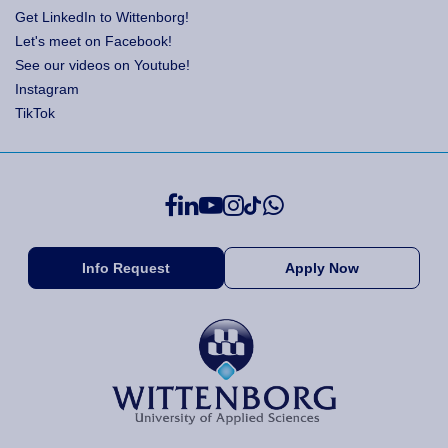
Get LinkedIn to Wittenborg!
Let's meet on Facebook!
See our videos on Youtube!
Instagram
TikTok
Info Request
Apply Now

==

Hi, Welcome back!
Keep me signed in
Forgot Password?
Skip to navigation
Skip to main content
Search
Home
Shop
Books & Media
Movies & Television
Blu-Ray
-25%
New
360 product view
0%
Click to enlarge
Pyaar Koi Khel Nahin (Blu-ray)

--

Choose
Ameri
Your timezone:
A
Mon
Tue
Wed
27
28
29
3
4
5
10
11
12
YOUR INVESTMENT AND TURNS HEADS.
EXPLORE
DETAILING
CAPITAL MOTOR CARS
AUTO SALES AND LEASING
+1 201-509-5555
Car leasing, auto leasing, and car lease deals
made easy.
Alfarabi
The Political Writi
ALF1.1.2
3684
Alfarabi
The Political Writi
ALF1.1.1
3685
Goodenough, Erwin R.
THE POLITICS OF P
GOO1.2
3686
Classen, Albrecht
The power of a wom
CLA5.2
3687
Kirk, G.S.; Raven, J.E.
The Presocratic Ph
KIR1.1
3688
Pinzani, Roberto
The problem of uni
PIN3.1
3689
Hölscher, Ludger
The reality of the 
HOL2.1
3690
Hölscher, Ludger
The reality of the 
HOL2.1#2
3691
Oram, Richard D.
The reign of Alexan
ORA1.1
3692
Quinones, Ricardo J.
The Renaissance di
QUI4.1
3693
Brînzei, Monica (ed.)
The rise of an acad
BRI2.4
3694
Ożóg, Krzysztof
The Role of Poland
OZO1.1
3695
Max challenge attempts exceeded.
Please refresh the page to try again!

_Problem_. In the entries above, the lines between the one holding "Car leasing, auto" and the one holding "The problem of uni", inclusive, are to be printed exactly as written, and those alone.

_Answer section_.
Car leasing, auto leasing, and car lease deals
made easy.
Alfarabi
The Political Writi
ALF1.1.2
3684
Alfarabi
The Political Writi
ALF1.1.1
3685
Goodenough, Erwin R.
THE POLITICS OF P
GOO1.2
3686
Classen, Albrecht
The power of a wom
CLA5.2
3687
Kirk, G.S.; Raven, J.E.
The Presocratic Ph
KIR1.1
3688
Pinzani, Roberto
The problem of uni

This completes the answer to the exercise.